I’ll now attempt to relate everything I have said specifically to being
on a merry-go-round. Any results I give came from a hypothetical situation I
have created and the formulas and answers can be found in the “Sample Problem” section of the web page.

If we were in a perfect, frictionless, world I could be on a merry-go-round and achieve uniform circular motion. That is I would be traveling in a perfect circle at a constant speed, NOT a constant
velocity, because speed is scalar and velocity is a vector. Scalar measurements
have magnitude only, while a vector measurement has both magnitude and direction. Since
I would be traveling in a circle my direction would constantly be changing, so even though my magnitude would not change my
direction would so that would change my velocity.

To determine my velocity while riding the merry-go-round you can use a modified velocity formula. Normally for linear velocity you take the distance over the time, but for circular motion instead of distance
traveled in a line you take the distance around the circle (circumference aka. (2 pi)(radius)) over the time.

Lets say when the merry-go-round begins I start at the origin (center) of the circle. While standing there I would have have virtually no radius so my linear speed would be negligible. But as I traveled further from the center of the circle the distance from the center
(radius) would increase and increase my linear speed as I continue to travel out.

Anyone playing on a merry-go-round knows that by letting go of the bars on a merry-go-round you would fly off. But few people realize the physics behind falling off.
Every single time I fall off would result in the same thing, and by looking at me falling aerially you would notice
that I always fall off tangent to the circle. This is easy to explain using Newton’s
First Law of Motion. It states that objects tend to stay at a constant velocity
unless an outside net force acts upon it. The reason you always fall off tangent
to the merry-go-round is because in circular motion velocity is always tangent to the circle.
Since your body wants to stay at a constant velocity (inertia) it will continue forward when you let go, rather than
continually going around in a circle.

You can see that my linear speed depends on where I am standing on the merry-go-round. Another way to measure how fast you are going would be to see how many times I do
a rotation in one minute, or how many radians I cover in one second. You will
commonly see this in you car, on your tachometer. This measurement is known
as the angular speed and it is designated with the lowercase Greek letter omega (ω).
There are three versions of the angular speed formula depending on the information you have available to you. The first formula is for when you know the period of an object (time it takes for
an object to complete a full revolution). You take 2 pi over the period (usually
represented by T). The next formula involves the linear velocity and the radius
of the merry-go-round, you compute it by taking the linear velocity over the radius.
Finally the third formula is for when you only know the frequency (the amount of revolutions in one second denoted
with the unit Hertz or Hz) of the merry-go-round. The angular velocity can be
determined by multiplying 2 pi by the frequency. By using the second variation
of the angular speed formula you can determine the linear speed of an object at the edge of the circle by multiplying the
angular speed and the radius together.

The next basic topic after speed is acceleration.
Most people would say that I have no acceleration while on a merry-go round, but I do.
The next question to come up would be where am I accelerating? The easiest
way to determine the direction of my acceleration is to draw a vector diagram. By
using adding the vectors together and finding the resultant you can see the acceleration while under uniform acceleration
is always towards the center of the circle. To determine the acceleration another
formula can be used. The acceleration formula has two versions. The first utilizes the linear velocity and the radius; by taking the square of the linear velocity over
the radius. The second version again utilizes the radius but this time also uses
the period; take 4 times pi squared and that times the radius and finally all that over the period squared.

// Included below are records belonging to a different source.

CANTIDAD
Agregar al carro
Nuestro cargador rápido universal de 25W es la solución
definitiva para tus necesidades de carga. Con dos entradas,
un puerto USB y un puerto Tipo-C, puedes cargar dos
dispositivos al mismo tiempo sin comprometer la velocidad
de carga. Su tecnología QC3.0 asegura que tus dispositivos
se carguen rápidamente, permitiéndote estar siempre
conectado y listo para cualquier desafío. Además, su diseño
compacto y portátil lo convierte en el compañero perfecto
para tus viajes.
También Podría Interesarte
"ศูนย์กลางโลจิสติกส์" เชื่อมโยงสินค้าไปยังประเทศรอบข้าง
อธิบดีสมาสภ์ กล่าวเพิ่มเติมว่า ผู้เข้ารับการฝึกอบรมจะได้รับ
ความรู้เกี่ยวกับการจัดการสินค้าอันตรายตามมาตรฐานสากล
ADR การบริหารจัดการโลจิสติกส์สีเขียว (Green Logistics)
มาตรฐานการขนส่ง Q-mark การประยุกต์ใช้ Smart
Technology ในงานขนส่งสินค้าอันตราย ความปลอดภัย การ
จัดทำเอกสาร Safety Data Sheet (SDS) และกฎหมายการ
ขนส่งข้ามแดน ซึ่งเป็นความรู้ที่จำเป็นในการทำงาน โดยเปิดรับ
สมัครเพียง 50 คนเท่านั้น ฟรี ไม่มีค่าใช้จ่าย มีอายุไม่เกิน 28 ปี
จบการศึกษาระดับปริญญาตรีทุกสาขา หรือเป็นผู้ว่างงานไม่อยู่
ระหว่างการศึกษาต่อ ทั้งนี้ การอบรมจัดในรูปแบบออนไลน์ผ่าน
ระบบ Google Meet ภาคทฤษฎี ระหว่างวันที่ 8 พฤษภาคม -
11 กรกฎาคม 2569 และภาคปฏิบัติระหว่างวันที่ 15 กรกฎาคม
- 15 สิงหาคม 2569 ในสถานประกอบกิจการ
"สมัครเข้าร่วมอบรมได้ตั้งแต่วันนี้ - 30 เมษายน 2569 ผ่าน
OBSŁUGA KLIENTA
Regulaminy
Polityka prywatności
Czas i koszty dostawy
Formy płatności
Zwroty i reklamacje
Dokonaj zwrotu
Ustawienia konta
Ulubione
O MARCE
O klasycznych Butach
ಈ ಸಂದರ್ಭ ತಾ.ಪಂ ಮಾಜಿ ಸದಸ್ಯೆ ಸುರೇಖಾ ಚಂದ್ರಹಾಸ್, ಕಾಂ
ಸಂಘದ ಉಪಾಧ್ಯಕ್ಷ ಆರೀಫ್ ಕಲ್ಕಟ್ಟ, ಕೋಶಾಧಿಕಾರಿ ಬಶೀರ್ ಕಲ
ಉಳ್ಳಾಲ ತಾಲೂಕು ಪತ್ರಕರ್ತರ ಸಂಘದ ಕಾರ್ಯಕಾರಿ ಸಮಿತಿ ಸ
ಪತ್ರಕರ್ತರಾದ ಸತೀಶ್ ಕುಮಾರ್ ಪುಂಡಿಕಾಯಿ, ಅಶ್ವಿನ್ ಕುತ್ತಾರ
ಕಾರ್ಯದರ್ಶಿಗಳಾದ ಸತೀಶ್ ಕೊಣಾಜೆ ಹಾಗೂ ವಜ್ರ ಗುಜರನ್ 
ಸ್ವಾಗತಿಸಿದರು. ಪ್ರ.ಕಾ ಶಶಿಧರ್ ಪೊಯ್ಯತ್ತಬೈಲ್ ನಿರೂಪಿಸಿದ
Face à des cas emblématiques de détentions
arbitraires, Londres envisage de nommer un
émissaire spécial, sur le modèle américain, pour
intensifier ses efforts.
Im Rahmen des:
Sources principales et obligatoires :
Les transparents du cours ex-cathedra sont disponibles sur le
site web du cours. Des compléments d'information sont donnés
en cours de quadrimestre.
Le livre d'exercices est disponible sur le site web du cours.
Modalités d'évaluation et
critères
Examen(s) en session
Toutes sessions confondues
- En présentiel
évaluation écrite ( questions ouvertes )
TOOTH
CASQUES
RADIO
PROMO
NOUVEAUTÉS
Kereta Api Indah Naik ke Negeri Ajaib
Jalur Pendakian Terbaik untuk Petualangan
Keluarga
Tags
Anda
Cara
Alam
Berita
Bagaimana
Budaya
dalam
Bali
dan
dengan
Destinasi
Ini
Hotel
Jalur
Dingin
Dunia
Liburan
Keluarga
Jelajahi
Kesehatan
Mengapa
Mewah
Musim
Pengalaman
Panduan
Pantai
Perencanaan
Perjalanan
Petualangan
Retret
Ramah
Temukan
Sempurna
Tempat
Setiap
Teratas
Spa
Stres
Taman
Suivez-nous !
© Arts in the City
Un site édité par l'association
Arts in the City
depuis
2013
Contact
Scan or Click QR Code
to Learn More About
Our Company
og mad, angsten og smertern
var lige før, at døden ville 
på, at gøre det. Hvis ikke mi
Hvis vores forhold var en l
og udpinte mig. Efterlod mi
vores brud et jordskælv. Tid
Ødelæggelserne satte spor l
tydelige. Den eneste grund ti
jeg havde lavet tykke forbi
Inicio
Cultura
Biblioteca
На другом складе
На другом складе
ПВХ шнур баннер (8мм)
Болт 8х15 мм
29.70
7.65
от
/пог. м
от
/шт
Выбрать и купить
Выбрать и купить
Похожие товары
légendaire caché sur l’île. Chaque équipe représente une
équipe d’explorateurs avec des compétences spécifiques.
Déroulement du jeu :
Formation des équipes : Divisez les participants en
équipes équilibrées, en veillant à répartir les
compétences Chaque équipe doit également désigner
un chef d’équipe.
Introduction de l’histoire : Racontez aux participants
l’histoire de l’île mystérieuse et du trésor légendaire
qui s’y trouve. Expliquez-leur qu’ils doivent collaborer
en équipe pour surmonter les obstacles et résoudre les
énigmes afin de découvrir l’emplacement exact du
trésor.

Next Thing when it comes to centripetal motion involves a little English knowledge. One of the most common mistakes of circular motion is to call it centrifugal motion
instead of centripetal motion, and any physicist will want to pull their hair out at the sound of someone saying centrifugal
motion. The reason why is because when you look at the roots of the words you
can plainly see the difference. Centrifugal means center fleeing while centripetal
means center seeking. Since all acceleration is directed towards the center it
is said that it is center seeking. You can see that centrifugal force doesn’t
exist and you can also see why some people may get mad why you say it. That is
why some physicist refer to centrifugal as the F-Word.

The final question that needs to be answered is weather or not any work is being
done on me as I ride my frictionless merry-go-round. This is a very simple task
because of course as in everything in physics, there is a formula. Work is equal
to force times displacement time cosine of theta. To make things easy I’ll
tell you now that the cosine theta will equal 0 and thus making the amount of work equal 0 joules. This means that the mechanical energy(potential energy added to the kinetic energy) this will also mean
that the kinetic energy remains constant and when that happens the speed does not change in the system unless something like
friction is added into the system. Sounds familiar? Just as stated in Newton’s first law of motion.